Since that change in sound, Hank Williams Jr. has cut several tunes that went on to become signature songs for him. Tracks like “A Country Boy Can Survive” and “Family Tradition” are on that list. Maybe the most enduring of his signature hits, though, is “Whiskey Bent and Hell Bound.” Where “Country Boy Can Survive” is all about simple backwoods living and “Family Tradition,” speaks on the rampant substance abuse in country music, “Whiskey Bent and Hell Bound” is more widely relatable.

At the heart of it all, the song is about getting hammered and making bad decisions. You don’t have to be a country music historian or live out in the sticks to feel this one in your bones. Many country fans and artists alike know what it’s like to let the booze do the decision-making.

Hank Williams Jr. Gets Whiskey Bent and Hell Bound

More specifically, Hank William’s Jr.’s ode to drunken bad behavior is a cheating song. He talks about having a few too many before picking up a barfly at the end of the night. However, he knows he has a good woman at home. In the end, he wakes up with a stranger, feels guilty, and wants to drown his sorrows in booze.

While the song sees Hank Williams Jr. expressing some good ol’ boy bravado, it also has some very personal lines. At two different times in the song, he talks about getting bent out of shape when he hears his dad’s songs. In the first verse, he says, “Don’t play I’m So Lonesome I Could Cry/ I get all balled up inside/ And I’ll get whiskey bent and hell bound.” Later, he makes reference to “Your Cheatin’ Heart,” in much the same way. It’s these personal touches that make the song feel so authentic. Hank Williams Jr. obviously knows what he’s talking about.

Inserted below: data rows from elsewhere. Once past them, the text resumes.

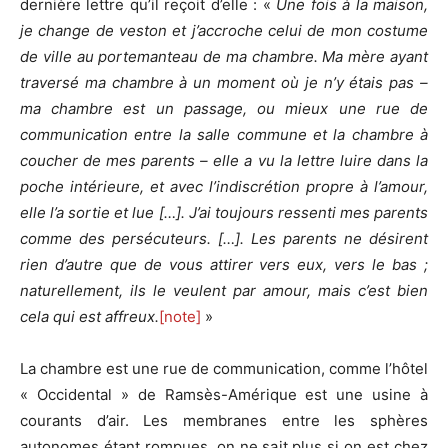
dernière lettre qu’il reçoit d’elle : «
Une fois à la maison,
je change de veston et j’accroche celui de mon costume
de ville au portemanteau de ma chambre. Ma mère ayant
traversé ma chambre à un moment où je n’y étais pas –
ma chambre est un passage, ou mieux une rue de
communication entre la salle commune et la chambre à
coucher de mes parents – elle a vu la lettre luire dans la
poche intérieure, et avec l’indiscrétion propre à l’amour,
elle l’a sortie et lue […]. J’ai toujours ressenti mes parents
comme des persécuteurs. […]. Les parents ne désirent
rien d’autre que de vous attirer vers eux, vers le bas ;
naturellement, ils le veulent par amour, mais c’est bien
cela qui est affreux.
[note]
»
La chambre est une rue de communication, comme l’hôtel
« Occidental » de Ramsès-Amérique est une usine à
courants d’air. Les membranes entre les sphères
autonomes étant rompues, on ne sait plus si on est chez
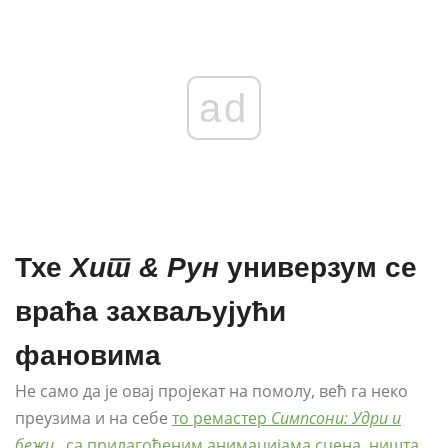
ad
Тхе
Хит & Рун
универзум се
враћа захваљујући
фановима
Не само да је овај пројекат на помолу, већ га неко
преузима и на себе
то ремастер
Симпсони: Удри и
бежи
, са прилагођеним анимацијама сцена, ништа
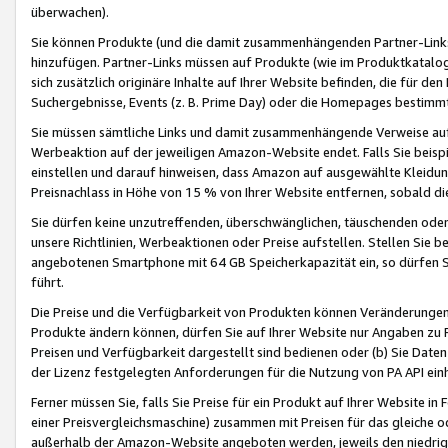
überwachen).
Sie können Produkte (und die damit zusammenhängenden Partner-Links)
hinzufügen. Partner-Links müssen auf Produkte (wie im Produktkatalog de
sich zusätzlich originäre Inhalte auf Ihrer Website befinden, die für 
Suchergebnisse, Events (z. B. Prime Day) oder die Homepages bestimmte
Sie müssen sämtliche Links und damit zusammenhängende Verweise auf z
Werbeaktion auf der jeweiligen Amazon-Website endet. Falls Sie beisp
einstellen und darauf hinweisen, dass Amazon auf ausgewählte Kleidun
Preisnachlass in Höhe von 15 % von Ihrer Website entfernen, sobald di
Sie dürfen keine unzutreffenden, überschwänglichen, täuschenden od
unsere Richtlinien, Werbeaktionen oder Preise aufstellen. Stellen Sie 
angebotenen Smartphone mit 64 GB Speicherkapazität ein, so dürfen S
führt.
Die Preise und die Verfügbarkeit von Produkten können Veränderungen 
Produkte ändern können, dürfen Sie auf Ihrer Website nur Angaben zu P
Preisen und Verfügbarkeit dargestellt sind bedienen oder (b) Sie Daten
der Lizenz festgelegten Anforderungen für die Nutzung von PA API einh
Ferner müssen Sie, falls Sie Preise für ein Produkt auf Ihrer Website in 
einer Preisvergleichsmaschine) zusammen mit Preisen für das gleiche o
außerhalb der Amazon-Website angeboten werden, jeweils den niedrigst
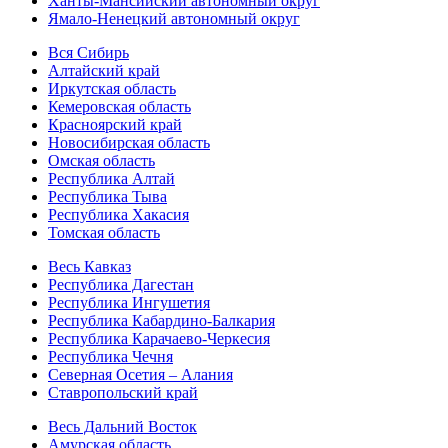
Ханты-Мансийский автономный округ
Ямало-Ненецкий автономный округ
Вся Сибирь
Алтайский край
Иркутская область
Кемеровская область
Красноярский край
Новосибирская область
Омская область
Республика Алтай
Республика Тыва
Республика Хакасия
Томская область
Весь Кавказ
Республика Дагестан
Республика Ингушетия
Республика Кабардино-Балкария
Республика Карачаево-Черкесия
Республика Чечня
Северная Осетия – Алания
Ставропольский край
Весь Дальний Восток
Амурская область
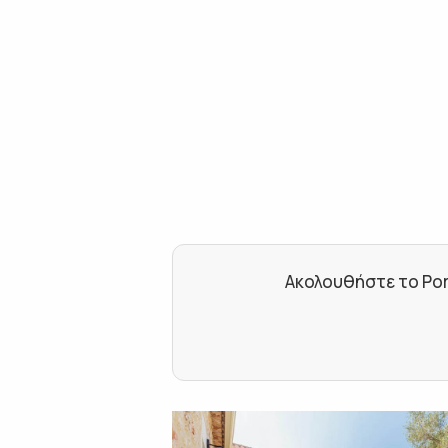
Ακολουθήστε το Por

During the performance in the video above, you can feel the authenticity of the tune. Hank Williams Jr. sings the song so earnestly that it feels more like he’s just stating facts than performing. At the same time, I think it is important to point out that Bocephus is playing lead guitar and singing. Most of the time, if a singer plays guitar, they only play the rhythm parts. If they do take a lead, it’s usually between verses. Here, Hank Williams Jr. plays some great lead guitar while singing. That’s pretty impressive. It just goes to show, Hank Jr. is one hell of a musician when he isn’t whiskey bent and hell-bound.